Bisnis.com, JAKARTA – Pengusaha garmen Tanah Air menilai pengetatan kebijakan insentif pada 2024 seiring berakhirnya kabinet Presiden Joko Widodo tidak akan berpengaruh signifikan bagi industri.
Ketua Umum Asosiasi Pertekstilan Indonesia (API) Jemmy Kartiwa Sastraatmaja mengatakan nilai insentif yang dikucurkan pemerintah terhadap industri tekstil tidak besar. Yakni, di bawah Rp10 miliar untuk keperluan restrukturisasi mesin.
“Insentif terhadap pelaku industri tekstil sendiri nilainya kecil. Di bawah Rp10 miliar dalam setahun untuk keperluan restrukturisasi mesin. Jadi, pengetatan insentif tidak berpengaruh bagi industri,” kata Jemmy kepada Bisnis.com, Selasa (23/5/2023).

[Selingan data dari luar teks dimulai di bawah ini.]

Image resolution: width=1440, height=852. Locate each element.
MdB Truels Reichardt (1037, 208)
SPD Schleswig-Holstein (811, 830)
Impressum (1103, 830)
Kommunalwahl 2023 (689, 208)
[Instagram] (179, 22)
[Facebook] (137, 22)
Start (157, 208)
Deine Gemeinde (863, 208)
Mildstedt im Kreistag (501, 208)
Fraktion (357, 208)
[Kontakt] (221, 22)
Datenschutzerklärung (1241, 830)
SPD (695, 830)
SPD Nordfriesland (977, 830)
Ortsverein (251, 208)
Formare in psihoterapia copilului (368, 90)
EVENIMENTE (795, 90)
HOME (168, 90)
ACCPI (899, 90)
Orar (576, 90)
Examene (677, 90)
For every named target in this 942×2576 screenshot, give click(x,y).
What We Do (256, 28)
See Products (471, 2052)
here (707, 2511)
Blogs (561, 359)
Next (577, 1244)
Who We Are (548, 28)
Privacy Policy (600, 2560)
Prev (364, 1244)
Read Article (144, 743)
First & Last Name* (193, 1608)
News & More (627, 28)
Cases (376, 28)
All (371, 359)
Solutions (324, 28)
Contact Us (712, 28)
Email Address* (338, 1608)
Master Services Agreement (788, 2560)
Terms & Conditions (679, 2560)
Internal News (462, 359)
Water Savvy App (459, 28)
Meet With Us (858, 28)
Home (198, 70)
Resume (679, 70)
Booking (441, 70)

Menurutnya, dukungan pemerintah yang diperlukan pelaku industri garmen dalam negeri saat ini adalah perlindungan pasar lokal dari gempuran barang impor negara-negara produsen tekstil lain.
Sebab, lanjutnya, pasar ekspor utama produk garmen seperti Amerika Serikat dan negara di Benua Eropa mengalami perlambatan pertumbuhan ekonomi.
Dengan demikian, produsen lain seperti Vietnam dan Bangladesh mencari pasar baru untuk memasarkan produksi garmennya, termasuk Indonesia.
Baca Juga
Sekadar informasi, dalam Kerangka Ekonomi Makro dan Pokok-Pokok Kebijakan Fiskal (KEM PPKF) 2024 pemerintah hampir tidak memberikan insentif baru kepada dunia usaha.
Tercatat, sektor penerima insentif hanyalah yang berkaitan dengan penghiliran sumber daya alam (SDA), terutama nikel dan kendaraan listrik.